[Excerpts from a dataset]
════════════════

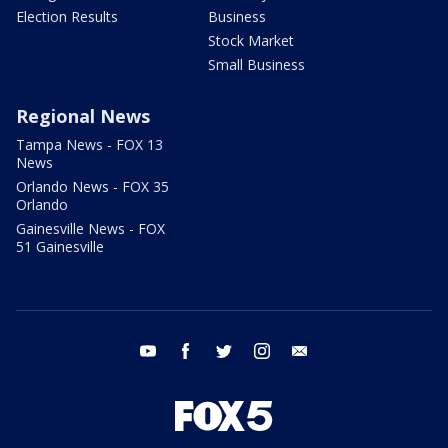
Election Results
Business
Stock Market
Small Business
Regional News
Tampa News - FOX 13
News
Orlando News - FOX 35
Orlando
Gainesville News - FOX
51 Gainesville
youtube
facebook
twitter
instagram
email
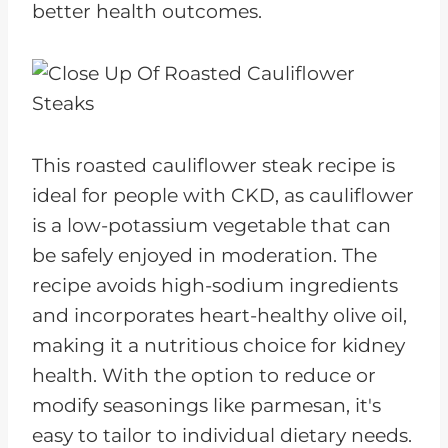
better health outcomes.
This roasted cauliflower steak recipe is
ideal for people with CKD, as cauliflower
is a low-potassium vegetable that can
be safely enjoyed in moderation. The
recipe avoids high-sodium ingredients
and incorporates heart-healthy olive oil,
making it a nutritious choice for kidney
health. With the option to reduce or
modify seasonings like parmesan, it's
easy to tailor to individual dietary needs.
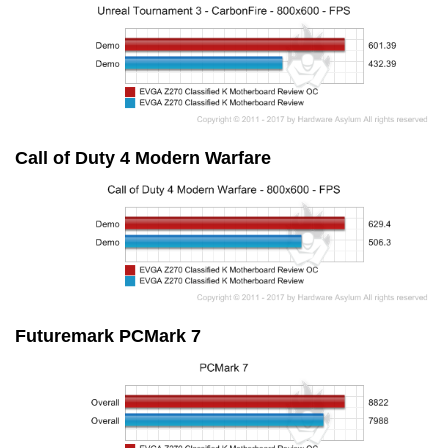
Call of Duty 4 Modern Warfare
Futuremark PCMark 7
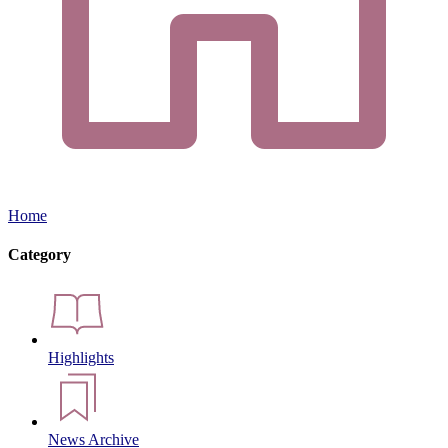
Home
Category
Highlights
News Archive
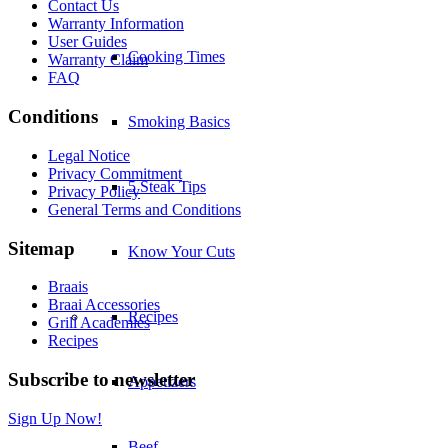
Contact Us
Warranty Information
User Guides
Cooking Times
Warranty Claim
FAQ
Conditions
Smoking Basics
Legal Notice
Privacy Commitment
5 Steak Tips
Privacy Policy
General Terms and Conditions
Sitemap
Know Your Cuts
Braais
Braai Accessories
Recipes
Grill Academies
Recipes
Subscribe to newsletter
Appetizers
Sign Up Now!
Beef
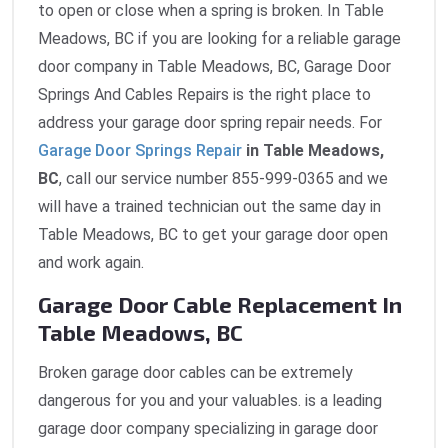
to open or close when a spring is broken. In Table
Meadows, BC if you are looking for a reliable garage
door company in Table Meadows, BC, Garage Door
Springs And Cables Repairs is the right place to
address your garage door spring repair needs. For
Garage Door Springs Repair
in Table Meadows,
BC
, call our service number 855-999-0365 and we
will have a trained technician out the same day in
Table Meadows, BC to get your garage door open
and work again.
Garage Door Cable Replacement In
Table Meadows, BC
Broken garage door cables can be extremely
dangerous for you and your valuables. is a leading
garage door company specializing in garage door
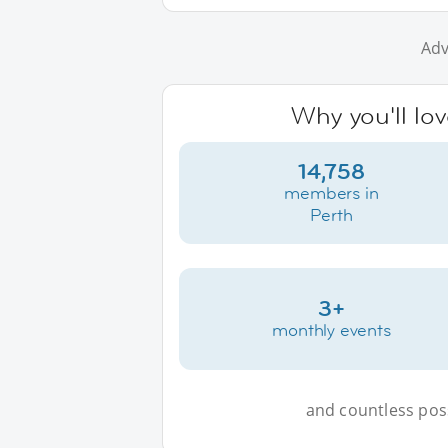
Adv
Why you'll lov
14,758
members in
Perth
3+
monthly events
and countless possi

════════════════

**Your task**
The required answer is each line of the entries containing the string "Gainesville".

**Answer box**
Gainesville News - FOX
51 Gainesville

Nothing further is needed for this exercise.